星期五, 27 2 月, 2026
Home PV Companies TransAlta targets renewable energy growth in Canada, the U.S., and Australia

TransAlta targets renewable energy growth in Canada, the U.S., and Australia

The Calgary-based utility is scrapping a plan to convert a coal unit to natural gas, redirecting the capital to renewable energy investments.

Source:pv magazine

TransAlta Corp. said it would add 2 GW of new capacity to its generating fleet, and invest around C$3 billion ($2.37 billion) developing, constructing, and acquiring new assets by the end of 2025.

The company said it had “significant growth aspirations” across Canada, the United States, and Australia and would focus on renewable and energy storage project for large customers. The company said it plans to expand further into contracted renewables with solar, onshore wind, and battery storage.

As part of its new focus, the company said it will suspend a planned 730 MW conversion to natural gas of a former coal-fired unit known as Sundance Unit 5. The company cited what it said were escalating costs, changing supply and demand dynamics, and forecasted power prices in the Alberta market, as well as regulatory risks. It said it planned to use the capital previously targeted for the Sundance Unit 5 repowering to fund renewable energy projects.

TransAlta said it has a development pipeline which includes 1.2 GW in the United States, up to 2 GW in Canada, and 270 MW in Australia.
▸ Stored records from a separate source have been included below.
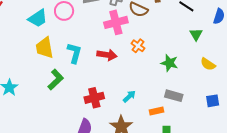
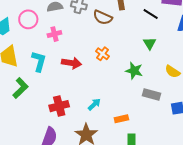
pink cross: (116, 22) -> (54, 34), moved, size x0.6
green triangle: (196, 34) -> (150, 43), moved
gray rectangle: (174, 96) -> (151, 95), moved

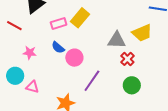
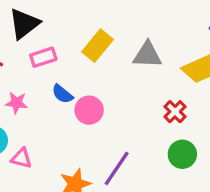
pink rectangle: (59, 23) -> (43, 57), moved
gray triangle: (117, 40) -> (147, 55), moved
purple line: (92, 81) -> (117, 168), moved

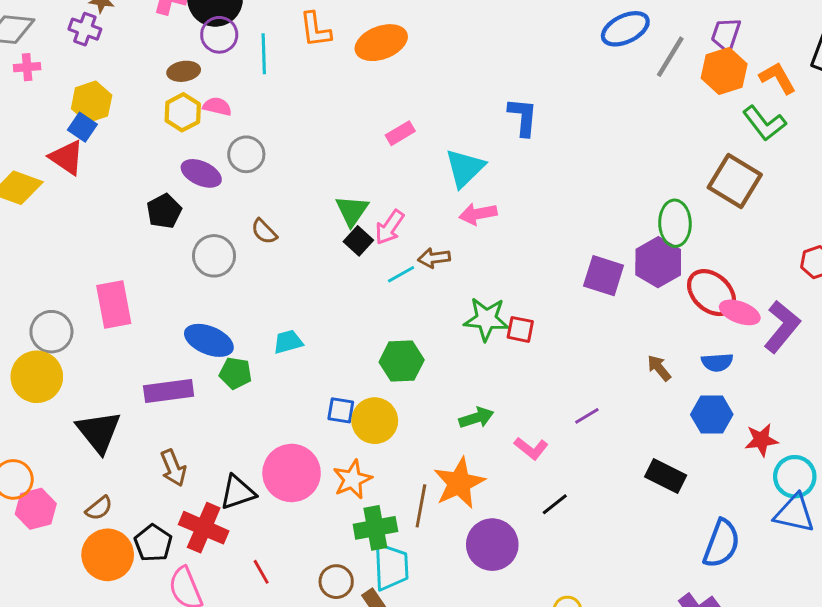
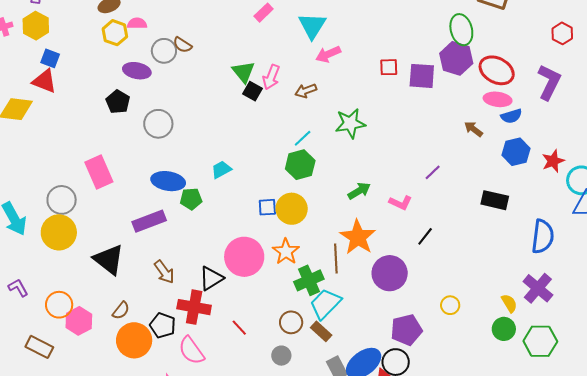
yellow hexagon: (92, 102) -> (36, 26), moved
brown semicircle: (264, 232) -> (182, 45), moved
cyan line: (401, 274) -> (303, 138), moved
pink ellipse: (740, 312) -> (498, 99), moved
red square: (520, 329) -> (389, 67), moved
cyan trapezoid: (391, 567) -> (325, 304), turned -120

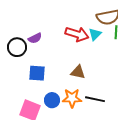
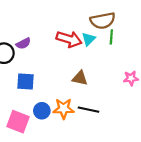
brown triangle: (78, 72) -> (80, 78), moved

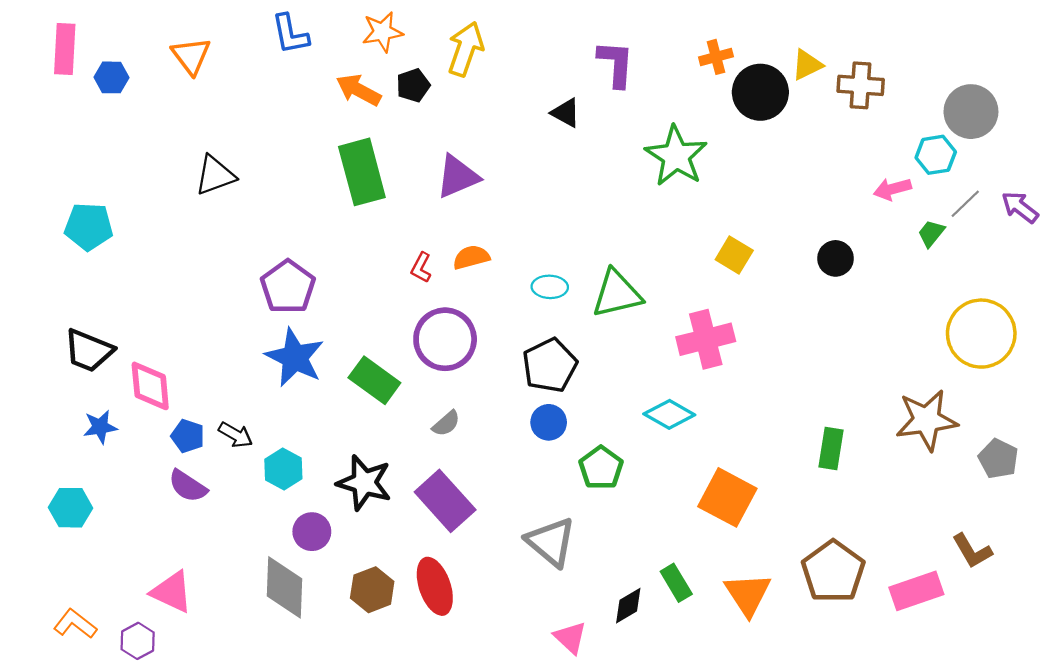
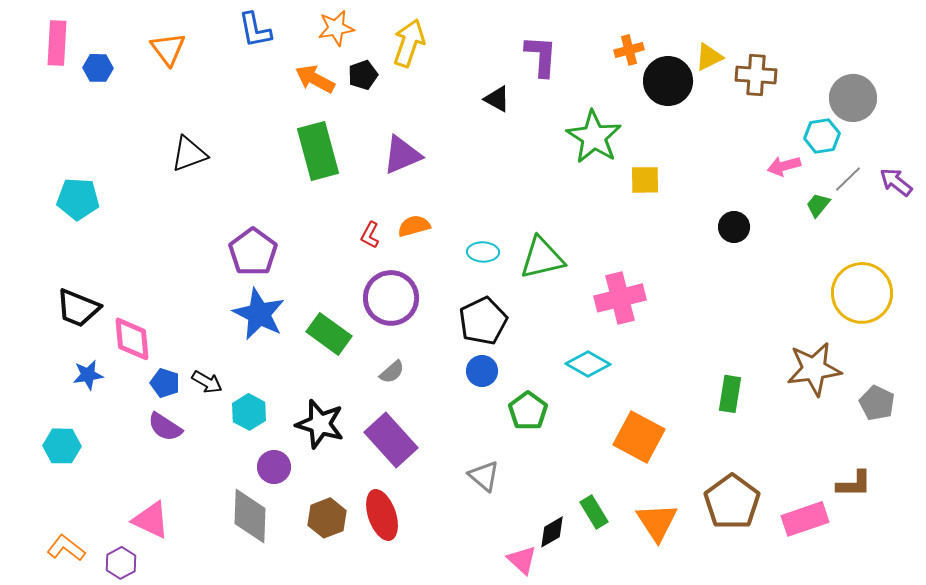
yellow square: (734, 255) -> (645, 180), moved, turned -32
gray triangle: (551, 542) -> (484, 476), size x0.7
brown L-shape: (972, 551) -> (854, 484), turned -60
pink triangle: (570, 637) -> (522, 560), moved

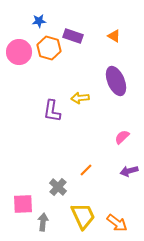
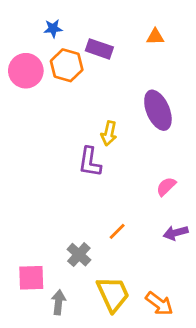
orange triangle: (114, 36) -> (155, 37), moved, turned -32
yellow arrow: (80, 98) -> (109, 133), turned -72
purple L-shape: (52, 111) -> (90, 162), moved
In early September the company said it would pay $96.65 million for a 122 MW portfolio of operating solar facilities in North Carolina. The assets are being acquired from a fund managed by Copenhagen Infrastructure Partners.

The portfolio consists of 20 solar photovoltaic facilities that are all operational and were commissioned between November 2019 and May 2021. The facilities have long-term power purchase agreements (PPAs) with two Duke Energy units. The PPAs have an average remaining term of 12 years. Under the PPAs, Duke receives the renewable electricity, capacity, and environmental attributes from each facility.

The North Carolina portfolio is expected to generate an average annual EBITDA of around $9 million and average annual cash available for distribution of around $7 million. The facilities are expected to have an annual production of 195,000 MWh.